Many health systems, healthcare providers, patients and advocacy groups are asking that immigrant health be considered regardless if the ACA is replaced or not.

As of 2015 there was an estimated 500,000 uninsured patients in Chicago alone, according to Illinois Health Matters, and without coincidence there were an estimated 500,000 undocumented immigrants in Chicago.

When these individuals fall ill, they confront two flawed systems: immigration and healthcare.

Contrary to popular belief, immigrants don’t have many options when faced with chronic illnesses or even a common cold.

In order to understand this interconnected relationship between immigration and healthcare, we must recognize that immigrant health needs are no different than ours.

Undocumented immigrants don’t have access to Obamacare. This includes youth with Deferred Action for Childhood Arrival (DACA) status and undocumented workers, most of whom pay Social Security taxes on their income but are still excluded from Obamacare, Medicare and most other government services.

The only U.S. health benefit immigrants receive is from the Emergency Medical Treatment & Labor Act, which requires a hospital to treat any individual who’s in a true medical emergency.

Even Legal Permanent Residents (LPR), or “green-card” holders, can’t access Obamacare marketplace insurance, Medicaid or Medicare until they’ve been present in the United States as a LPR for more than five years.

The effects of anti-immigrant policies are far-reaching in their ability to undermine the health and wellbeing of immigrants, their families and communities.

Current healthcare and immigration policy heightens the racialization of anyone perceived to be an immigrant, which extends to documented immigrants and their U.S.-born counterparts.

Immigrant health should be important to everyone because there’s no benefit in denying care to a group.

The greater community is at risk if immigrants don’t receive appropriate and timely healthcare as this creates a burden on the health system that the Affordable Care Act attempts to avoid.

This connection between healthcare and immigration relates to the urgency of Trump’s immigration ban and forces us to continue questioning systems of oppression.

Anti-immigration policies and racism undermine health and healthcare for everyone as this perpetuates social inequalities and allows suffering to be perceived as a normal part of society.

This is not normal.

No human being should have to suffer from a chronic illness with no relief. No human being should feel unsafe or unwelcome in his or her community.

Embracing the health of immigrants will foster a safe, welcoming environment for everyone in the United States.

At Loyola, we’ve taken historic steps to create a campus which embraces student diversity, regardless of immigration status.

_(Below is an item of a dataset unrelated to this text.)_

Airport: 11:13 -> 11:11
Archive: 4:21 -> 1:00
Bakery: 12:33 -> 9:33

In fact, Loyola is the first university to provide scholarships for undocumented undergraduate students and welcomes DACA students to pursue graduate medical and law degrees.

These students are valuable members in the Loyola community; therefore, it’s alarming to have no official statement about the sanctuary status of our campus.

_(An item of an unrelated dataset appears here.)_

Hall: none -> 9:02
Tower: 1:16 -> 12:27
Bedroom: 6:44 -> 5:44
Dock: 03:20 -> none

The decision to become a sanctuary campus is complex, but officially declaring Loyola’s sanctuary status will help reduce fear and anxiety for specific students while on campus.

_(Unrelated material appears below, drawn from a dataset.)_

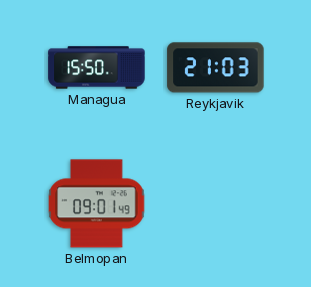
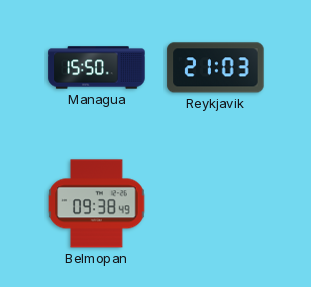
Belmopan: 09:01 -> 09:38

We have the power to create change as members of the Loyola community. Tell Loyola President Jo Ann Rooney you want Loyola to be a sanctuary campus. Get involved by organizing, educating and contacting local representatives.

Now is the time to transform feelings of frustration into something creative, positive and uplifting for our immigrant communities.

AccessibleHealthChi is a resource that was developed to connect patients to free or low-cost healthcare in the Chicago area.

The application features more than 120 organizations that advocate for immigrant health and often provide free or low cost services.

If immigration status hinders you or someone you know from finding adequate healthcare, please utilize and share this application.

Anyone can use AccessibleHealthChi to support immigrant health and get involved in the community, as the majority of these organizations need volunteers, interpreters, interns and allies.